Does ADPKD Cause Renal Artery Stenosis?
ADPKD does not typically cause renal artery stenosis as a primary disease manifestation, and routine screening for renal artery stenosis is not recommended in ADPKD patients. 1
Evidence from Guidelines
The most recent and comprehensive KDIGO 2025 guidelines explicitly state that routine screening of vascular abnormalities of nonintracranial large arteries has no role in people with ADPKD unless there is a familial history of vascular aneurysms or dissections. 1 This guideline recommendation notably does not include renal artery stenosis among the recognized vascular complications of ADPKD.
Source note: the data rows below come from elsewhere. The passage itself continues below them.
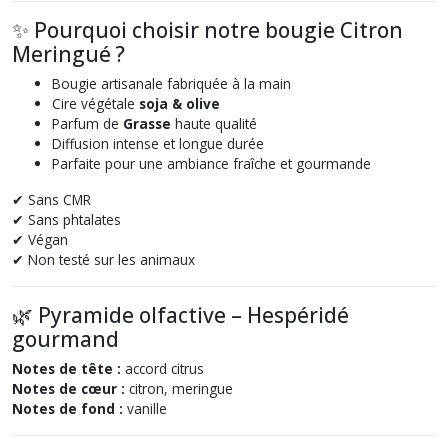
✨ Pourquoi choisir notre bougie Citron
Meringué ?
Bougie artisanale fabriquée à la main
Cire végétale
soja & olive
Parfum de
Grasse
haute qualité
Diffusion intense et longue durée
Parfaite pour une ambiance fraîche et gourmande
✔ Sans CMR
✔ Sans phtalates
✔ Végan
✔ Non testé sur les animaux
🌿 Pyramide olfactive – Hespéridé
gourmand
Notes de tête :
accord citrus
Notes de cœur :
citron, meringue
Notes de fond :
vanille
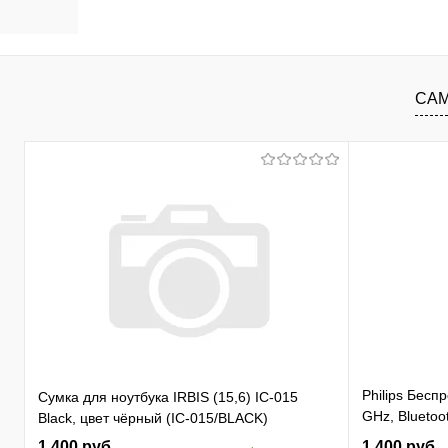
В корзину
В избранное
К сравнению
В изб
САМ
Philips Бес
Сумка для ноутбука IRBIS (15,6) IC-015
GHz, Bluetoot
Black, цвет чёрный (IC-015/BLACK)
бесшумная Ч
1 400 руб.
1 400 руб.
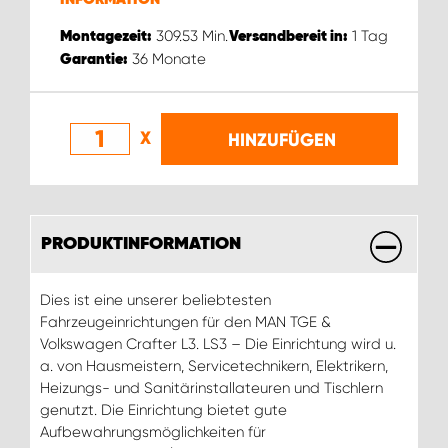
309.53
Min.
1
Tag
Montagezeit:
Versandbereit in:
36
Monate
Garantie:
X
HINZUFÜGEN
PRODUKTINFORMATION
Dies ist eine unserer beliebtesten
Fahrzeugeinrichtungen für den MAN TGE &
Volkswagen Crafter L3. LS3 – Die Einrichtung wird u.
a. von Hausmeistern, Servicetechnikern, Elektrikern,
Heizungs- und Sanitärinstallateuren und Tischlern
genutzt. Die Einrichtung bietet gute
Aufbewahrungsmöglichkeiten für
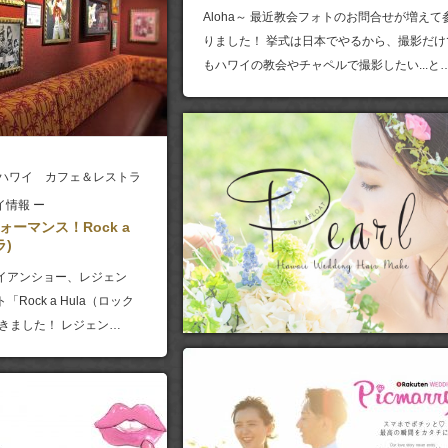
Aloha～ 最近教会フォトのお問合せが増えて
りました！ 挙式は日本でやるから、撮影だけ
もハワイの教会やチャペルで撮影したい...と
ハワイ カフェ＆レストラ
イ情報 ー
ーマンス！Rock a
ラ)
イアンショー、レジェン
Rock a Hula（ロック
きました！ レジェン…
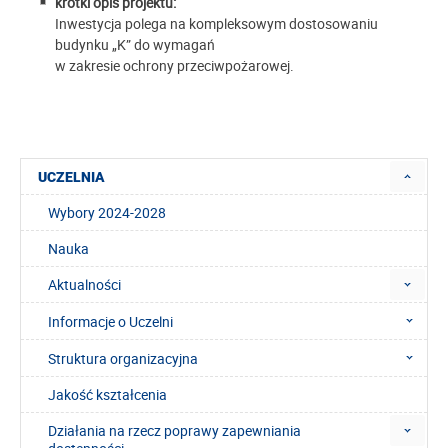
krótki opis projektu:
Inwestycja polega na kompleksowym dostosowaniu
budynku „K” do wymagań
w zakresie ochrony przeciwpożarowej.
UCZELNIA
Wybory 2024-2028
Nauka
Aktualności
Informacje o Uczelni
Struktura organizacyjna
Jakość kształcenia
Działania na rzecz poprawy zapewniania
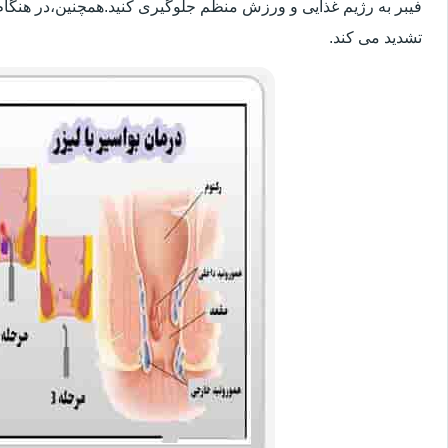
فیبر به رژیم غذایی و ورزش منظم جلوگیری کنید.همچنین،در هنگام
تشدید می کند.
Recognized Vascular Manifestations in ADPKD
The KDIGO 2025 guidelines comprehensively catalog the extrarenal vascular manifestations of ADPKD, which include: 1
- Intracranial aneurysms (12.9% prevalence)
- Thoracic aortic aneurysms (~1.5% prevalence)
- Coronary artery dissection (rare)
- Carotid and vertebral artery abnormalities (mentioned but not detailed in the provided excerpts)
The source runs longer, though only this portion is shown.